Entretien avec Marie Vareille, finaliste du Prix Maison de la Presse 2024
Bonjour, je suis Marie Vareille, je suis autrice, j’ai 39 ans, j’habite aux Pays-Bas et je suis aussi la maman de deux petites filles.
Parlez-nous de votre livre
« La dernière allumette » c’est mon septième roman adulte, parce que j’écris aussi un petit peu pour la jeunesse, pour les ados. C’est l’histoire d’un frère et d’une sœur, Abigaëlle et Gabriel qui ont grandi ensemble dans un foyer avec un papa qui était assez gentil avec eux, surtout avec la petite dernière qui est sa chouchoute mais qui frappait régulièrement leur maman. Et l'idée, c'est de voir comment on grandit et quel adulte on devient quand on a eu cette enfance-là. Et ce livre, il est né d'une statistique que j'ai lu, qui m'avait profondément choquée, qui était que trois enfants sur quatre qui naissent dans un foyer où il y a de la violence conjugale, trois sur quatre à l'âge adulte, ils deviennent soit eux-mêmes violents avec leur conjoint, soit victimes d'un conjoint violent. Et ça pose toute la question de la reproduction, est-ce qu'on peut guérir de son enfance ? Est-ce qu'on est obligé finalement de reproduire les erreurs de nos parents ou est-ce qu'il y a un autre chemin qui est possible ?
Que représente cette place en finale du Prix Maison de la Presse ?
C'est un immense honneur pour moi d'être finaliste du prix Maison de la Presse.
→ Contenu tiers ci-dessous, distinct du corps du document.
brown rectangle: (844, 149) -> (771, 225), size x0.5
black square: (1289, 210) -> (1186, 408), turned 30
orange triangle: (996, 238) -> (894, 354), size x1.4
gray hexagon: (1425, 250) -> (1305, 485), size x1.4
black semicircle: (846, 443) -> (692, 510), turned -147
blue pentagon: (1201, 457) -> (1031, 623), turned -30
Je ne suis pas qu’autrice, je suis aussi lectrice et en tant que lectrice, le prix Maison de la Presse est un prix que j'attends tous les ans depuis des années et dont je lis toujours le lauréat et qui m'a permis de découvrir des auteurs que je continue de suivre. Donc c'est vraiment une très grande joie et une très grande fierté. Et en plus, comme je suis quand même un peu stressée en attendant les résultats finaux donc j'ai du mal à dormir la nuit et donc j'ai pu lire tous les livres de la sélection et c'est une super sélection. Ce que je trouve génial en fait, c'est que tous les livres sont complètement différents les uns des autres. Les six romans qui ont été proposés et ça c'est quand même super.
Un mot pour vos lecteurs et les Maison de la Presse ?
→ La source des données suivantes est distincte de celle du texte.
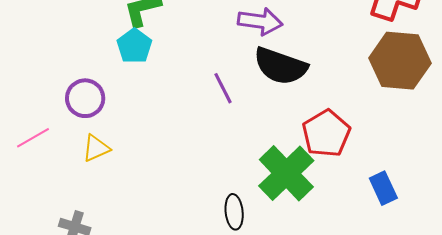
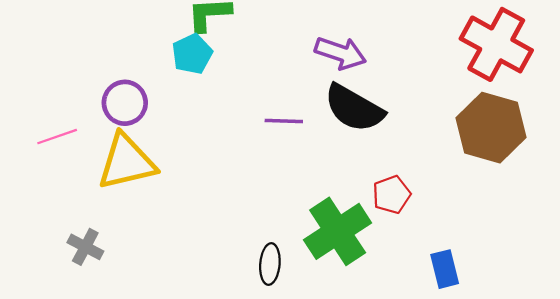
purple line: (223, 88) -> (284, 121), turned -72
red pentagon: (326, 133) -> (392, 195), size x0.7
yellow triangle: (96, 148) -> (127, 162), size x1.8

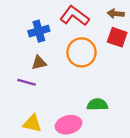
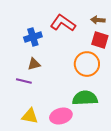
orange circle: (81, 52) -> (87, 64), moved
green semicircle: (97, 105) -> (85, 98), size x1.4

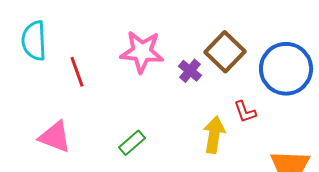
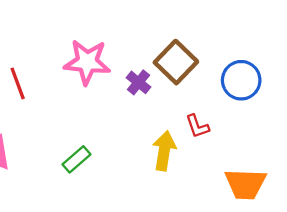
blue circle: (286, 69) -> (241, 80), size x0.7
Un grand merci à tous les libraires et les lecteurs qui ont porté ce roman, déjà, jusqu'ici. Parce que ça prouve que ce livre, qui est quand même important pour moi et qui parle de choses qui me touchent beaucoup et j'ai envie qu’il ait un écho. Et le fait déjà qu'il y ait d'autres gens qui aient voulu le défendre, qui aient voulu en parler, le recommander à des lecteurs, etc. Ça m'émeut beaucoup parce que ça prouve que c'est un sujet qui touche beaucoup de gens et que donc peut-être c'est un sujet sur lequel on peut changer les choses. Et puis, indépendamment de « La Dernière allumette » spécifiquement, de toute façon, un auteur n’est rien sans les libraires. Donc merci à tous les libraires du réseau Maison de la Presse, de défendre mes romans et de me permettre d'écrire.
Merci à Marie Vareille !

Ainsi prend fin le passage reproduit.